Qué vergüenza, qué impotencia, qué rabia y qué pena

Una reflexión crítica sobre la sentencia del Supremo, la condena al Fiscal General y el uso político de la justicia y las elecciones en España.

Me acabo de enterar en la ciudad mexicana de Puebla de que el Tribunal Supremo de mi país ha condenado al Fiscal General del Estado, Álvaro García Ortiz, a dos años de inhabilitación y a pagar al pobrecito Alberto González Amador una cantidad de dinero para compensarle de los daños morales que ha sufrido por una filtración que no hizo. Esto sí que es un fallo. Imagino que el litigante ya no pensará exiliarse de este país a cuya Hacienda había robado pues ahora le van a pagar un dinerito gratis y que habrá desterrado la idea del suicidio, idea que no le hubiera resultado muy difícil llevar a cabo disponiendo de un bonito ático.

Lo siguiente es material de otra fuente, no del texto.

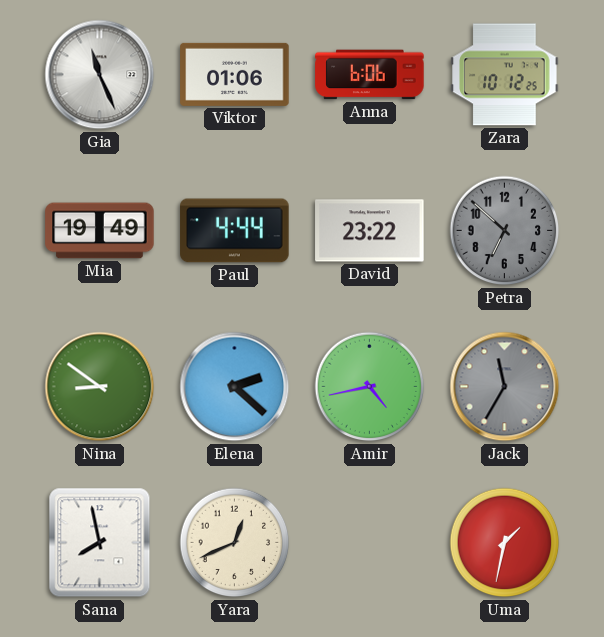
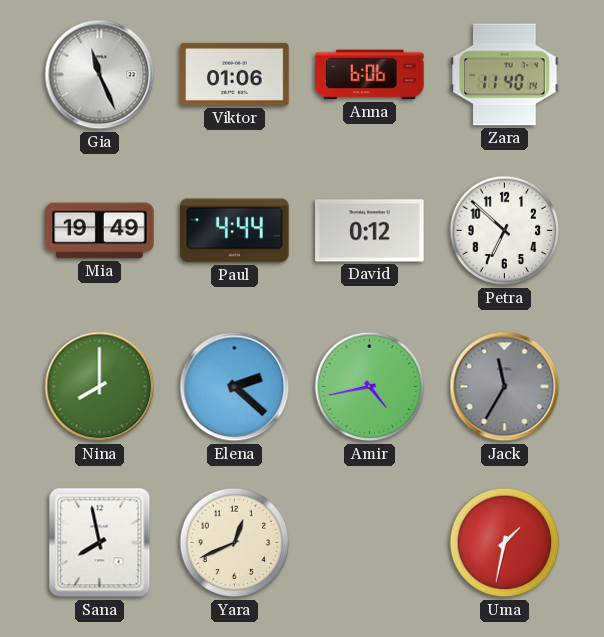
Zara: 10:12 -> 11:40
David: 23:22 -> 0:12
Petra dial: grey -> white
Nina: 8:51 -> 8:00
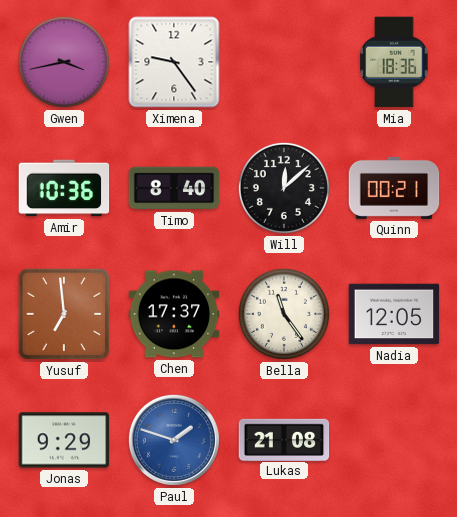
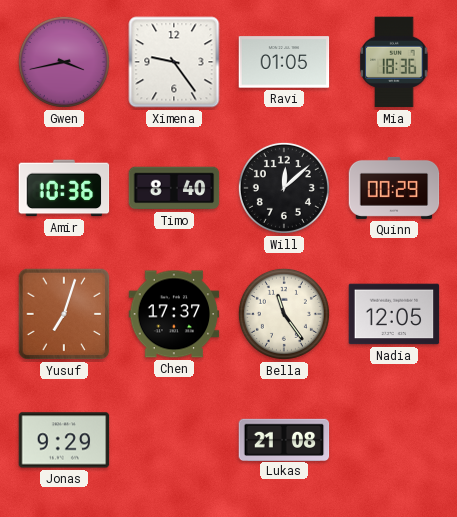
Ravi: none -> 01:05
Quinn: 00:21 -> 00:29
Yusuf: 6:59 -> 7:03
Paul: 1:48 -> none
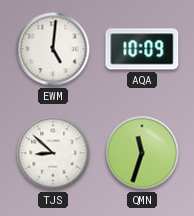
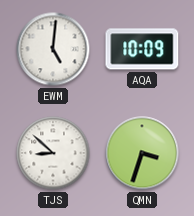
QMN: 11:33 -> 3:33
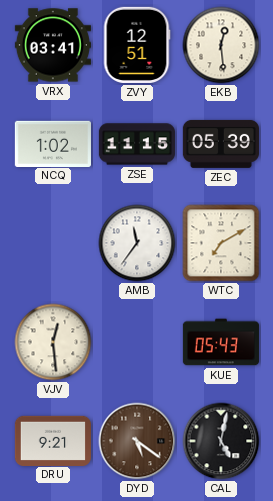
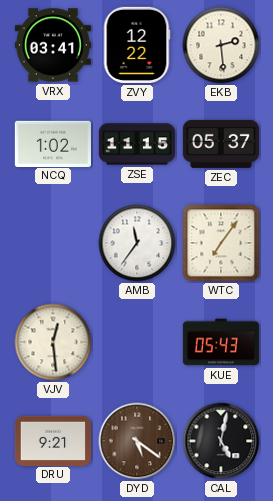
ZVY: 12:51 -> 12:22
EKB: 12:29 -> 2:29
ZEC: 05:39 -> 05:37
WTC: 7:10 -> 7:06
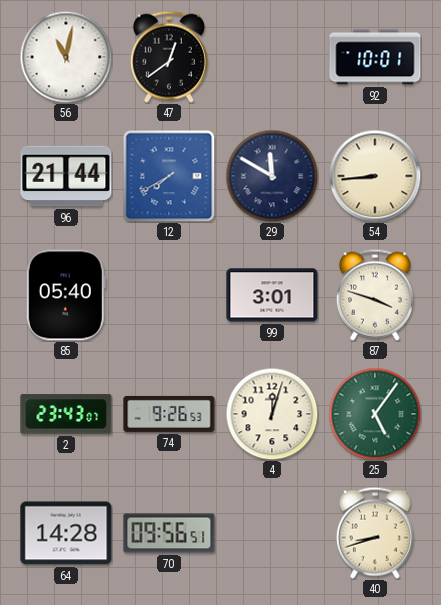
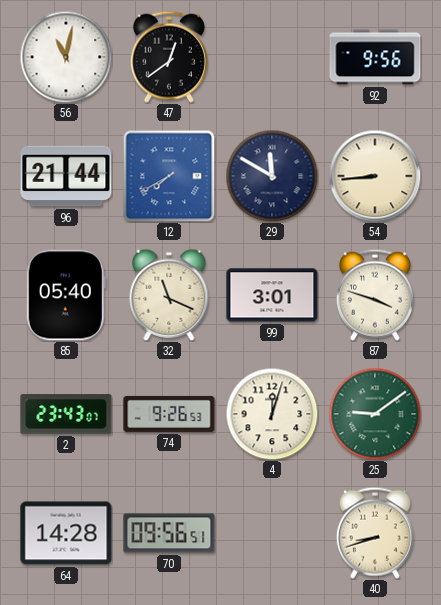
92: 10:01 -> 9:56
32: none -> 11:19
25: 5:06 -> 9:09
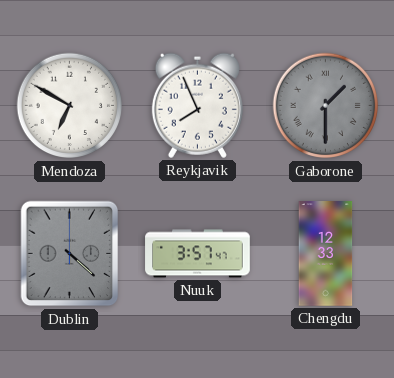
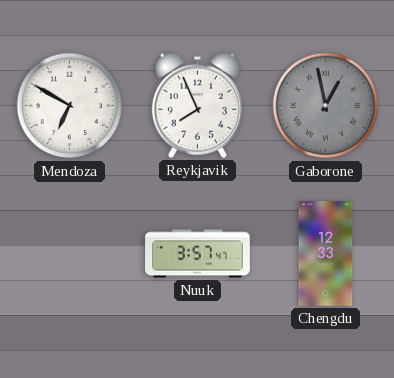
Gaborone: 1:30 -> 12:58
Dublin: 4:22 -> none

La sentencia me ha desconcertado. O filtró o no filtró la noticia. Si la filtró, la sentencia es ridícula; si no la filtró, es injusta. Porque da la impresión por la sentencia de que lo hizo a medias. ¿Para qué se celebró el juicio entonces? Podrían habérselo ahorrado. ¿Para qué sirvió la declaración de los testigos? Podrían no haber declarado. Veremos lo que dice la sentencia. Tendrán que hacer juegos malabares para justificar la condena. Porque nadie ha visto una sola prueba. Ni media prueba.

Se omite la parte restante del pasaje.